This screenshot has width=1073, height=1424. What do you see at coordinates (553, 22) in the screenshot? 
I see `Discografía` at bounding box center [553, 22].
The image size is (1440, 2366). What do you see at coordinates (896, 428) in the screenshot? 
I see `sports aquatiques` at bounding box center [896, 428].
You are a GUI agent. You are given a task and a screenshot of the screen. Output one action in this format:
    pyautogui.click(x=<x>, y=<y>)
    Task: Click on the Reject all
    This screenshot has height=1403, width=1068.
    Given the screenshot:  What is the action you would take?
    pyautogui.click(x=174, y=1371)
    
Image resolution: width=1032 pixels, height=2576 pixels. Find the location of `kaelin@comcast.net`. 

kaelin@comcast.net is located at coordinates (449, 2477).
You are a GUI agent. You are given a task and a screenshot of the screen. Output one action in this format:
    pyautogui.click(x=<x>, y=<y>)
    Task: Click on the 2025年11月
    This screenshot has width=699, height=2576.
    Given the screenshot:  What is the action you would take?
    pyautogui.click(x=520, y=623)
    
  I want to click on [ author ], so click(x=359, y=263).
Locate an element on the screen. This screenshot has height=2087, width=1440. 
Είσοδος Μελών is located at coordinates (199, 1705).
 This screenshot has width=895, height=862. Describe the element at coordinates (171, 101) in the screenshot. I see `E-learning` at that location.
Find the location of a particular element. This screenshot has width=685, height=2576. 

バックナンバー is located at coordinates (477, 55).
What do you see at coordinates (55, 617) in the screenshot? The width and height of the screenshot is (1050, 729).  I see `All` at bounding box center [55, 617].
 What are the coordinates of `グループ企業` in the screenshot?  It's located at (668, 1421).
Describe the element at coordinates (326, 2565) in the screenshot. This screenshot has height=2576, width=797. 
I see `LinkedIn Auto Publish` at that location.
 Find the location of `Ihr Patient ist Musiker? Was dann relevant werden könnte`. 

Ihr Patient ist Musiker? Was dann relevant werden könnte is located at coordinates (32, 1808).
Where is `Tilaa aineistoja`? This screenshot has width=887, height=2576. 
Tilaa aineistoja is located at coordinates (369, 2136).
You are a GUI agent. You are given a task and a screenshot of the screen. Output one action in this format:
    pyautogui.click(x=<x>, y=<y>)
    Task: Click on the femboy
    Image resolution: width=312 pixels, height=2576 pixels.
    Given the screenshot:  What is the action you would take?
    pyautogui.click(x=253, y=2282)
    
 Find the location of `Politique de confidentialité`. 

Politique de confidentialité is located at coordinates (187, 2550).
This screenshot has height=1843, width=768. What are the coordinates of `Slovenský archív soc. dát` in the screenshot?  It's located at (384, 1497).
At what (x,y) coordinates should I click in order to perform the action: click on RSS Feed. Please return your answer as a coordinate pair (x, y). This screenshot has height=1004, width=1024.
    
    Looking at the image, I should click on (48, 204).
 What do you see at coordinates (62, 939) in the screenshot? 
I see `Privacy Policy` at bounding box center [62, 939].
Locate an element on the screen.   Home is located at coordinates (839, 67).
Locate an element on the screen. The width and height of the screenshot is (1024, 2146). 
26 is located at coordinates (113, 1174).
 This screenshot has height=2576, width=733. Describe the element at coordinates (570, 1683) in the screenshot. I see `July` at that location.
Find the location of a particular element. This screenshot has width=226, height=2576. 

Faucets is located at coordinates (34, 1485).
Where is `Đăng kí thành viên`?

### [TASK REQUIREMENTS]
All of the data above should be set down word for word.

### [SOLUTION]
This screenshot has width=1073, height=1424. What do you see at coordinates (553, 22) in the screenshot? 
I see `Discografía` at bounding box center [553, 22].
The image size is (1440, 2366). What do you see at coordinates (896, 428) in the screenshot? 
I see `sports aquatiques` at bounding box center [896, 428].
You are a GUI agent. You are given a task and a screenshot of the screen. Output one action in this format:
    pyautogui.click(x=<x>, y=<y>)
    Task: Click on the Reject all
    This screenshot has height=1403, width=1068.
    Given the screenshot:  What is the action you would take?
    pyautogui.click(x=174, y=1371)
    
Image resolution: width=1032 pixels, height=2576 pixels. Find the location of `kaelin@comcast.net`. 

kaelin@comcast.net is located at coordinates (449, 2477).
You are a GUI agent. You are given a task and a screenshot of the screen. Output one action in this format:
    pyautogui.click(x=<x>, y=<y>)
    Task: Click on the 2025年11月
    This screenshot has width=699, height=2576.
    Given the screenshot:  What is the action you would take?
    pyautogui.click(x=520, y=623)
    
  I want to click on [ author ], so click(x=359, y=263).
Locate an element on the screen. This screenshot has height=2087, width=1440. 
Είσοδος Μελών is located at coordinates (199, 1705).
 This screenshot has width=895, height=862. Describe the element at coordinates (171, 101) in the screenshot. I see `E-learning` at that location.
Find the location of a particular element. This screenshot has width=685, height=2576. 

バックナンバー is located at coordinates (477, 55).
What do you see at coordinates (55, 617) in the screenshot? The width and height of the screenshot is (1050, 729).  I see `All` at bounding box center [55, 617].
 What are the coordinates of `グループ企業` in the screenshot?  It's located at (668, 1421).
Describe the element at coordinates (326, 2565) in the screenshot. This screenshot has height=2576, width=797. 
I see `LinkedIn Auto Publish` at that location.
 Find the location of `Ihr Patient ist Musiker? Was dann relevant werden könnte`. 

Ihr Patient ist Musiker? Was dann relevant werden könnte is located at coordinates (32, 1808).
Where is `Tilaa aineistoja`? This screenshot has width=887, height=2576. 
Tilaa aineistoja is located at coordinates (369, 2136).
You are a GUI agent. You are given a task and a screenshot of the screen. Output one action in this format:
    pyautogui.click(x=<x>, y=<y>)
    Task: Click on the femboy
    Image resolution: width=312 pixels, height=2576 pixels.
    Given the screenshot:  What is the action you would take?
    pyautogui.click(x=253, y=2282)
    
 Find the location of `Politique de confidentialité`. 

Politique de confidentialité is located at coordinates (187, 2550).
This screenshot has height=1843, width=768. What are the coordinates of `Slovenský archív soc. dát` in the screenshot?  It's located at (384, 1497).
At what (x,y) coordinates should I click in order to perform the action: click on RSS Feed. Please return your answer as a coordinate pair (x, y). This screenshot has height=1004, width=1024.
    
    Looking at the image, I should click on (48, 204).
 What do you see at coordinates (62, 939) in the screenshot? 
I see `Privacy Policy` at bounding box center [62, 939].
Locate an element on the screen.   Home is located at coordinates (839, 67).
Locate an element on the screen. The width and height of the screenshot is (1024, 2146). 
26 is located at coordinates (113, 1174).
 This screenshot has height=2576, width=733. Describe the element at coordinates (570, 1683) in the screenshot. I see `July` at that location.
Find the location of a particular element. This screenshot has width=226, height=2576. 

Faucets is located at coordinates (34, 1485).
Where is `Đăng kí thành viên`?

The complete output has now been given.